LONDON (Reuters) - The illness which struck around 400 diners at top British restaurant The Fat Duck was possibly caused by the highly contagious "norovirus" but definitely not by food poisoning, its owner has said.
Heston Blumenthal, widely regarded as one of the world's greatest chefs, said exhaustive tests on staff and customers had suggested the infection was the only likely cause of the outbreak of illness.
The award-winning restaurant in Bray, Berkshire, which has three Michelin stars, was forced to close on February 24 after diners were struck by diarrhea and vomiting.
It reopened two weeks later after being given the all clear by health and environmental inspectors.
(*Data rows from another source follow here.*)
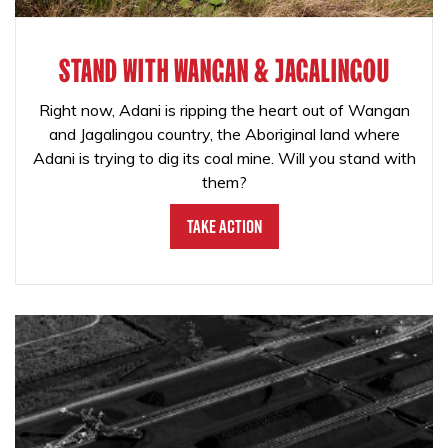
STAND WITH WANGAN & JAGALINGOU
Right now, Adani is ripping the heart out of Wangan
and Jagalingou country, the Aboriginal land where
Adani is trying to dig its coal mine. Will you stand with
them?
Take Action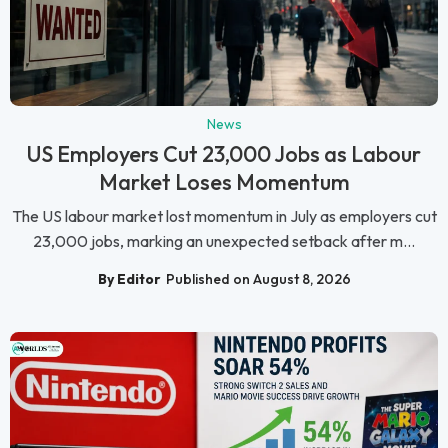
News
US Employers Cut 23,000 Jobs as Labour
Market Loses Momentum
The US labour market lost momentum in July as employers cut
23,000 jobs, marking an unexpected setback after m...
By Editor
Published on August 8, 2026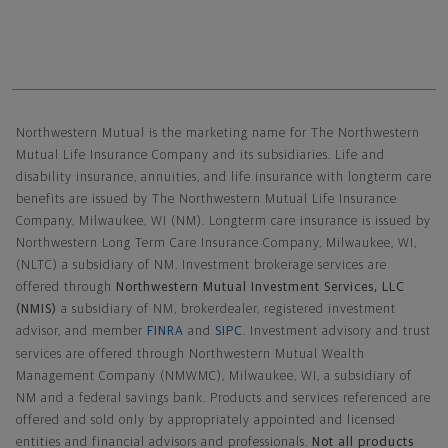
Northwestern Mutual General Disclaimer
Northwestern Mutual is the marketing name for The Northwestern
Mutual Life Insurance Company and its subsidiaries. Life and
disability insurance, annuities, and life insurance with longterm care
benefits are issued by The Northwestern Mutual Life Insurance
Company, Milwaukee, WI (NM). Longterm care insurance is issued by
Northwestern Long Term Care Insurance Company, Milwaukee, WI,
(NLTC) a subsidiary of NM. Investment brokerage services are
offered through
Northwestern Mutual Investment Services, LLC
(NMIS)
a subsidiary of NM, brokerdealer, registered investment
advisor, and member
FINRA
and
SIPC
. Investment advisory and trust
services are offered through Northwestern Mutual Wealth
Management Company (NMWMC), Milwaukee, WI, a subsidiary of
NM and a federal savings bank. Products and services referenced are
offered and sold only by appropriately appointed and licensed
entities and financial advisors and professionals.
Not all products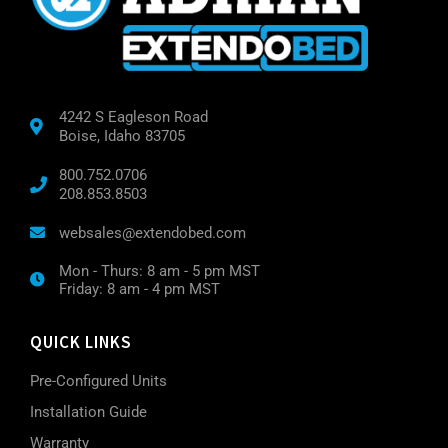
4242 S Eagleson Road
Boise, Idaho 83705
800.752.0706
208.853.8503
websales@extendobed.com
Mon - Thurs: 8 am - 5 pm MST
Friday: 8 am - 4 pm MST
QUICK LINKS
Pre-Configured Units
Installation Guide
Warranty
Blumenthal said 200 tests had been carried out and all had come back negative for food poisoning or hygiene problems.
"It is categorically not food poisoning, we know that," the chef told Hospitality magazine during a trip to Australia.
"The only thing that has come up is that three staff and five customers have been tested positive for something called norovirus."
The highly infectious virus, which is common in Britain over the winter months, brings on symptoms of nausea, vomiting, diarrhea, fever and muscle pain.
The Health Protection Agency said last week investigations into the cause were continuing.
"Results of some tests are still awaited and the detailed questioning of people who reported illness is likely to continue for some weeks in order to build a more complete picture," it said in a statement.
The Fat Duck, which charges 130 pounds ($189.4) for its 17-course tasting menu, is famed for its chemistry-inspired dishes such as snail porridge and bacon-and-eggs ice cream. Blumenthal has been described as a "culinary alchemist."
The illness had meant that bookings for 800 people at the 40-seat restaurant, which first opened its doors in 1995, had been canceled, but news of the problem had not deterred customers from wanting to come in, Blumenthal said.